For catalog photos of still subjects, it should be more than adequate, especially if you use a tripod.  

That being said, for a few hundred dollars more, you could get a much better lens like the Canon 17-85mm IS, or the Tamron 17-50mm F2.8, for example.


----------



## rabhobbes (Sep 5, 2007)

Thanks!


----------



## JamesD (Sep 5, 2007)

Will you be doing closeups of small items?  If so, you might want to look at a different lens.  Most of the kit lenses I've seen do not focus very close at all, and certainly not as close as a macro.  You can use closeup lenses, which screw on like filters, but they tend to be a bit wanting in image quality.


----------



## Big Mike (Sep 5, 2007)

Actually, I believe the 18-55 will focus rather close.


----------



## WDodd (Sep 5, 2007)

Wouldn't be a terrible scenario to get the kit lens and then pick up another to give you some flexibility.


----------



## jeeper (Sep 6, 2007)

Big Mike said:


> Actually, I believe the 18-55 will focus rather close.


The side of the lens says it will focus at .9 ft. (that's 10.8 inches).


----------



## Big Mike (Sep 6, 2007)

> The side of the lens says it will focus at .9 ft. (that's 10.8 inches).


That's not macro...but it's pretty good for some close-ups.


----------



## WDodd (Sep 6, 2007)

My 28-135 IS says Macro on it but it needs 1.6ft to focus. Whats up with that?


----------



## Big Mike (Sep 6, 2007)

> My 28-135 IS says Macro on it but it needs 1.6ft to focus. Whats up with that?
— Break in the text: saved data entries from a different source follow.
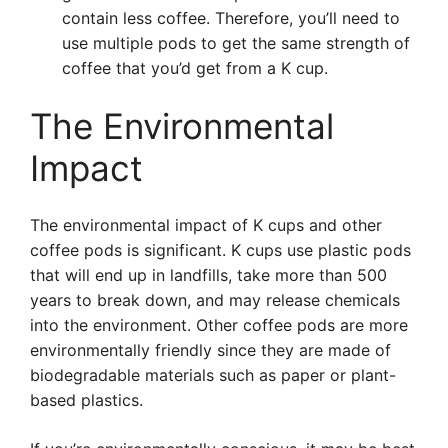
contain less coffee. Therefore, you’ll need to
use multiple pods to get the same strength of
coffee that you’d get from a K cup.
The Environmental
Impact
The environmental impact of K cups and other
coffee pods is significant. K cups use plastic pods
that will end up in landfills, take more than 500
years to break down, and may release chemicals
into the environment. Other coffee pods are more
environmentally friendly since they are made of
biodegradable materials such as paper or plant-
based plastics.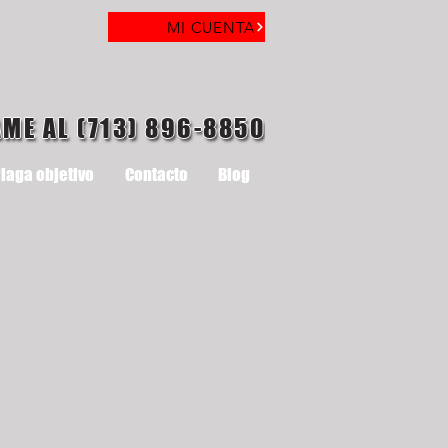
MI CUENTA
AME AL (713) 896-8850
laga objetivo
Contacto
Blog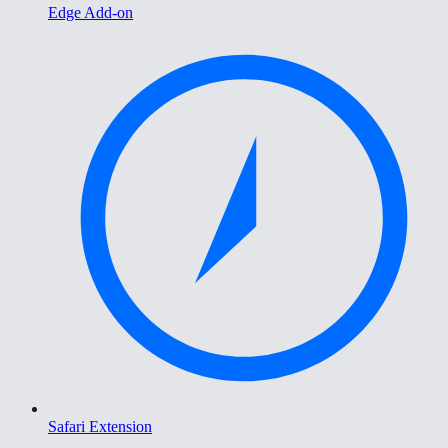
Edge Add-on
Safari Extension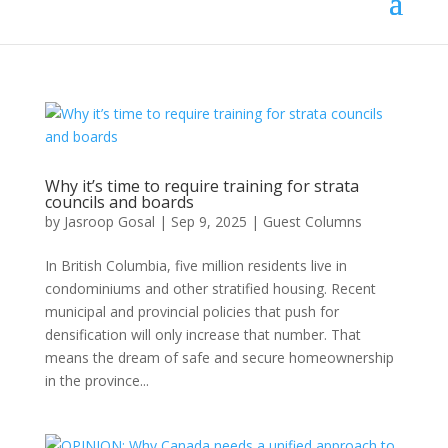
Why it’s time to require training for strata
councils and boards
by
Jasroop Gosal
|
Sep 9, 2025
|
Guest Columns
In British Columbia, five million residents live in
condominiums and other stratified housing. Recent
municipal and provincial policies that push for
densification will only increase that number. That
means the dream of safe and secure homeownership
in the province...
Camera companies use the word Macro like a catch phrase.  Most of them aren't actually macro...which is usually determined by the actual magnification ratio it's capable of.  What I call a 'true Macro' lens is capable of 1:1 magnification.  That means that the size of the image on the film or sensor, is the actual size of the object.

Canon has several macro lenses...and Macro is in the title of the lens.  I'm sure they put macro on lenses like the 28-135...just for marketing purposes.


----------



## jeeper (Sep 6, 2007)

At 135mm & set to minimum focus that probably is pretty close to 1:1.  My 100mm Macro focuses at 1.02 feet, so I would imagine that 135mm would need a little extra room.


----------



## fmw (Sep 6, 2007)

I think the application and final product would determine the quality of lens you need. I use a kit zoom lens every single day for commercial photography. But understand that it is used to make small, low-res jpeg's for use on the internet. Also it is used at f11 and the edges are always cropped off. There is simply no point in using any more lens than that for the application. No point in putting any wear and tear on a better lens for that., even though I have better lenses right there in the studio.

If I were shooting products for posters or magazine covers, I would go a different way. Judge the equipment needs by the application.


----------



## rabhobbes (Sep 7, 2007)

Wouldn't be a terrible scenario to get the kit lens and then pick up another to give you some flexibility.

I think this is a good idea...since the body itself is about the same price as the kit, I think.


----------